AIM OF THE EXERCISE =
Find all lines in the records that include the word "drag", and copy them out.

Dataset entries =
▼

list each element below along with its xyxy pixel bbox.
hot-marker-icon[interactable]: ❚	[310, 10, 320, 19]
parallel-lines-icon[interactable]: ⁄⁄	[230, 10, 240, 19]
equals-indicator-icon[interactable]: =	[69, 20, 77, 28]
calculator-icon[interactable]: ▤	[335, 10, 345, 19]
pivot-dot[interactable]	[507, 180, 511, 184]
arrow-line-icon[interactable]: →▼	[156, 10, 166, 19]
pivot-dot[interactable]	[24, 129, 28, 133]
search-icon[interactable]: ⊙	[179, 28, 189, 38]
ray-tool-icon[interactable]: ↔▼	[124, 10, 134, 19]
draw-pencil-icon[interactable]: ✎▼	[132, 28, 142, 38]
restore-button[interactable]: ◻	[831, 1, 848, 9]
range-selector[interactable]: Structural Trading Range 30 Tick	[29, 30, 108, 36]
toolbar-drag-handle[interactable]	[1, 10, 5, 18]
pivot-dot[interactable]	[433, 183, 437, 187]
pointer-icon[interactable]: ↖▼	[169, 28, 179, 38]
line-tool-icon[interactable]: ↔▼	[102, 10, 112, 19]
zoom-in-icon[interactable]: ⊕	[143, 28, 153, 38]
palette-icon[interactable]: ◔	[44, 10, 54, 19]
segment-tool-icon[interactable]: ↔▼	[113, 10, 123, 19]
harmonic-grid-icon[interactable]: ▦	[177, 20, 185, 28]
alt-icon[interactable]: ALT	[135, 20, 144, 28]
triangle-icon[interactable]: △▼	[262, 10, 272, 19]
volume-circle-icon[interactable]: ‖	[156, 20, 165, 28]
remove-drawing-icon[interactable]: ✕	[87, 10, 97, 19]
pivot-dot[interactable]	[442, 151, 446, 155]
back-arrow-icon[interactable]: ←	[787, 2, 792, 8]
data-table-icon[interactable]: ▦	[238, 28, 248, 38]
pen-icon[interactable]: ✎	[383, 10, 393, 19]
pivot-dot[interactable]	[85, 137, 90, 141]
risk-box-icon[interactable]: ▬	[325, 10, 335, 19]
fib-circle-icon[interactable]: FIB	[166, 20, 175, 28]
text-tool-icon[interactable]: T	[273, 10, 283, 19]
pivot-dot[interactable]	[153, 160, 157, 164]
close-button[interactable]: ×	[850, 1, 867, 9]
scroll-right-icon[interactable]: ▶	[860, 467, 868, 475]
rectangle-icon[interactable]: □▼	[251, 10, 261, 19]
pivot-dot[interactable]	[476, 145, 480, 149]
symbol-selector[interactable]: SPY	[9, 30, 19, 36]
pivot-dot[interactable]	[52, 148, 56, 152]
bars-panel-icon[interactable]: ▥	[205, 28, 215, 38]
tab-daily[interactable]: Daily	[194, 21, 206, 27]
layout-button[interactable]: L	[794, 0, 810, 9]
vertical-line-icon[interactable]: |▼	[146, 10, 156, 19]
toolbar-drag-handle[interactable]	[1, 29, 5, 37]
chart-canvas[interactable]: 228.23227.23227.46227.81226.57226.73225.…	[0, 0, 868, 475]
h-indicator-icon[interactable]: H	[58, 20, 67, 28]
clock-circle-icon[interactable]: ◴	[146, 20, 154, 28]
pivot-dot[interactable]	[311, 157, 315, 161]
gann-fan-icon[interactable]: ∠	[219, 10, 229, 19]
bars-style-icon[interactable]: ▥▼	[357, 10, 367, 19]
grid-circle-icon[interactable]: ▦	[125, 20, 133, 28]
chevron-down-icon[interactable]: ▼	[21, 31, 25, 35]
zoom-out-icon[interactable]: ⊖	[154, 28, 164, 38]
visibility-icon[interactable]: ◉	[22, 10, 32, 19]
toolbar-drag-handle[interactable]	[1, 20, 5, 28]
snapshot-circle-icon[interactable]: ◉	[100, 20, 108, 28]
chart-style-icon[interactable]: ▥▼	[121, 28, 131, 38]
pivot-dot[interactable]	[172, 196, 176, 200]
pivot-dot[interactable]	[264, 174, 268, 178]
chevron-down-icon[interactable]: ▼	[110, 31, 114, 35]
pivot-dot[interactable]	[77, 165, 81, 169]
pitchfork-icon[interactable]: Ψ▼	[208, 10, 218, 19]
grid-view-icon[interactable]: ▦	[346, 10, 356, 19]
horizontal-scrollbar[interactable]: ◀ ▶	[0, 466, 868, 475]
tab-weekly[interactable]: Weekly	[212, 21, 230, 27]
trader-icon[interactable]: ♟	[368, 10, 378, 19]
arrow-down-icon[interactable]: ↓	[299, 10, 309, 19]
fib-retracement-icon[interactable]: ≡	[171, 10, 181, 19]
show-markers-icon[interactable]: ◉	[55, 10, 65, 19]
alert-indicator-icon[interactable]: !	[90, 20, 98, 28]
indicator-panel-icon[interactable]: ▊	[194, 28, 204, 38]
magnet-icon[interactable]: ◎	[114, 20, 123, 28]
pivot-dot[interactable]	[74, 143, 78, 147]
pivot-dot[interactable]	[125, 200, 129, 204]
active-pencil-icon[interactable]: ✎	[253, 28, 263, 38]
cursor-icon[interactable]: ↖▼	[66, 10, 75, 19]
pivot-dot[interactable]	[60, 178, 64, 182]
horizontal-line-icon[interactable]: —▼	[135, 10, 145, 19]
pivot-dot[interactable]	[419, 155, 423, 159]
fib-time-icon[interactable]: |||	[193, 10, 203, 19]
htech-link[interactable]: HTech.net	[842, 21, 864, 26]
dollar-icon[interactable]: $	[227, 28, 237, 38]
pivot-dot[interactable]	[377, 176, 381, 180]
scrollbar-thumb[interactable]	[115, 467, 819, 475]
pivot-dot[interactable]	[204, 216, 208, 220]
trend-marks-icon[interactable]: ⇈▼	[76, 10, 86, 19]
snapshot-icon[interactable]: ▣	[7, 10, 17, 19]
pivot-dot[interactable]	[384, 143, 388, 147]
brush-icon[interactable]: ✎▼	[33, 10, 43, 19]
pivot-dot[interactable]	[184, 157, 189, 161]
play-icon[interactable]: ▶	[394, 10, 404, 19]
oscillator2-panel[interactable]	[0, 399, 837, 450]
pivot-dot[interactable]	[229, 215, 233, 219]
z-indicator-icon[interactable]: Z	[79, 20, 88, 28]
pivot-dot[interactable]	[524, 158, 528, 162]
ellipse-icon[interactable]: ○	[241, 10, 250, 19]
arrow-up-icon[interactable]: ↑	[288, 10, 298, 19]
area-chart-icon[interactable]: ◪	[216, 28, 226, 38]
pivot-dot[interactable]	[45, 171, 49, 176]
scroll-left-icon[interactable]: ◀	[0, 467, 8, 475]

▲
▼

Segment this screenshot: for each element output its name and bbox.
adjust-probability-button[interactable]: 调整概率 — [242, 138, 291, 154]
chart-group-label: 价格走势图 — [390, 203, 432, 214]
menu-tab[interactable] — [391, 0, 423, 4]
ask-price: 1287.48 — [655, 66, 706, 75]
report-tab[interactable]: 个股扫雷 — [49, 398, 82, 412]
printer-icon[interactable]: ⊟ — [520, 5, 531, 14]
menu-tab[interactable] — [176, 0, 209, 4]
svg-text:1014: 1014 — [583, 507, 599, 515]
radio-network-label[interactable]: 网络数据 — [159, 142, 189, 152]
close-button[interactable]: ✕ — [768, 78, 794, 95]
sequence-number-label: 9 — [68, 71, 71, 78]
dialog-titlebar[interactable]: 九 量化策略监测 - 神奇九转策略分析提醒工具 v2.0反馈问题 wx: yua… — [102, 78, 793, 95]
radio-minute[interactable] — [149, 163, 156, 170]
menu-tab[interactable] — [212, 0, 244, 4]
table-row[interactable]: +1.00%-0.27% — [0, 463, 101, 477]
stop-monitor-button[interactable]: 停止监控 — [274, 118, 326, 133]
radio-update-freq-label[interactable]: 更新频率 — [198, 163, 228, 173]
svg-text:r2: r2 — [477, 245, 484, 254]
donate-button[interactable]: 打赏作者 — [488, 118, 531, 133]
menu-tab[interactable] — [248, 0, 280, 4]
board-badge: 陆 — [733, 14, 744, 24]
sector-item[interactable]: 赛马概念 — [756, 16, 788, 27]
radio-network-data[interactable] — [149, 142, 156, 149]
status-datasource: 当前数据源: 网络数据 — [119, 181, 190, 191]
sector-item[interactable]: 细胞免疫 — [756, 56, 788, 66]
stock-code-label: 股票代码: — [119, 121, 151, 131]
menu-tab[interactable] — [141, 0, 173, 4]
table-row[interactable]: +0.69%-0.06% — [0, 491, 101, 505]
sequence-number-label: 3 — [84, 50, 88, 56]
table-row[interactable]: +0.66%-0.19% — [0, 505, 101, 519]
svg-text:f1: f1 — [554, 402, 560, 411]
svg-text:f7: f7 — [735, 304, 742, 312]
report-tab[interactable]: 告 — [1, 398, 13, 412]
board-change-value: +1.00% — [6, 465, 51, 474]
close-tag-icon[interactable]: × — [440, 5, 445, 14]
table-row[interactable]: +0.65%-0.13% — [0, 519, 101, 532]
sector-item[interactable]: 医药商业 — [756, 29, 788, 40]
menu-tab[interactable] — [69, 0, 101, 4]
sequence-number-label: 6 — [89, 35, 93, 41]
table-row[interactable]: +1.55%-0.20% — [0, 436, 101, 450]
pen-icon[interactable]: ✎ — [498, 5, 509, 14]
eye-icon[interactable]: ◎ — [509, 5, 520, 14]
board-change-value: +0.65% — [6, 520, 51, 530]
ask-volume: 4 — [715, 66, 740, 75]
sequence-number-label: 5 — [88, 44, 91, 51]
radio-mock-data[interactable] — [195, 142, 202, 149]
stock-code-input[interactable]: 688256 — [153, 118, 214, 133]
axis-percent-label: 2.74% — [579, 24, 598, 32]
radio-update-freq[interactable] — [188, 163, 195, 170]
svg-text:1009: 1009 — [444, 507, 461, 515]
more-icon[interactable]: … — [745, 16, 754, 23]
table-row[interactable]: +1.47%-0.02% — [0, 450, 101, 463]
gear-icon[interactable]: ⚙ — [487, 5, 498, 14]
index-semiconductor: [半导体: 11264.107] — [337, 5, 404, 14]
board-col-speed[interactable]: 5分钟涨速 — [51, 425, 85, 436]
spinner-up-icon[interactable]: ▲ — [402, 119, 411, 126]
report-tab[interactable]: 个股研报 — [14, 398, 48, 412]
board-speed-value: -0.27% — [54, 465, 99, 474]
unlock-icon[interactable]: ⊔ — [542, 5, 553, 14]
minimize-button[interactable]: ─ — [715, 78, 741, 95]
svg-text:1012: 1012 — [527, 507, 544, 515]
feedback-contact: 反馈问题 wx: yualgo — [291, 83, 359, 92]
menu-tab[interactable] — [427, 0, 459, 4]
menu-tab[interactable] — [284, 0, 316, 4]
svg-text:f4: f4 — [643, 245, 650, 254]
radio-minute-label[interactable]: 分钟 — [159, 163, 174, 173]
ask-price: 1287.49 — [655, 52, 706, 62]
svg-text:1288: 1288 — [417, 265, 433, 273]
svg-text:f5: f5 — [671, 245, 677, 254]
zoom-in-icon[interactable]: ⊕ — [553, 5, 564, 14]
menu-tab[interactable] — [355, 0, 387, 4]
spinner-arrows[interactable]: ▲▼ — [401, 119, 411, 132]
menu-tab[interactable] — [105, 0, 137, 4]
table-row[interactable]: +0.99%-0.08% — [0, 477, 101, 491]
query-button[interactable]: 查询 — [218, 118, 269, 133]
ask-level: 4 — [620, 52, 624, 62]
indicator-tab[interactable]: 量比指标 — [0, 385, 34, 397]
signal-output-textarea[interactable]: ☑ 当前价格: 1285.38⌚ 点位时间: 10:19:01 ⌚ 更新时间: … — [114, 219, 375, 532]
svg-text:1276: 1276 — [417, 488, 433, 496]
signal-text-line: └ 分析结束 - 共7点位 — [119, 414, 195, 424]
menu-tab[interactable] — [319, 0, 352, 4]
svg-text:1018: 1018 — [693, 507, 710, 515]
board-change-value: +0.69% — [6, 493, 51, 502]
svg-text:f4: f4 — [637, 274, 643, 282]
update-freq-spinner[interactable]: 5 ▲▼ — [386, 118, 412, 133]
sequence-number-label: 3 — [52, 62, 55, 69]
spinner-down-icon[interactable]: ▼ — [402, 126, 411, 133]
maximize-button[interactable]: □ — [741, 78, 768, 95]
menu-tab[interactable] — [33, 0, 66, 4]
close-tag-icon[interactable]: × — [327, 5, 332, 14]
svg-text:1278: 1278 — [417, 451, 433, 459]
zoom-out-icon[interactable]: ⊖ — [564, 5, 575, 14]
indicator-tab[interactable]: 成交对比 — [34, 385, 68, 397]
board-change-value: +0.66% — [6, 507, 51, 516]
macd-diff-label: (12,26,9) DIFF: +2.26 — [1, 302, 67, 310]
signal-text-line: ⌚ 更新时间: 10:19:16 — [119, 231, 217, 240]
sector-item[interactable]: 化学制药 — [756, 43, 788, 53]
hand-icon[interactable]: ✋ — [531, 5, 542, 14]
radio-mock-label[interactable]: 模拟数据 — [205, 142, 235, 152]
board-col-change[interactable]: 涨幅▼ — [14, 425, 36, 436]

▲

RESPONSE BOX =
toolbar-drag-handle[interactable]	[1, 10, 5, 18]
toolbar-drag-handle[interactable]	[1, 29, 5, 37]
toolbar-drag-handle[interactable]	[1, 20, 5, 28]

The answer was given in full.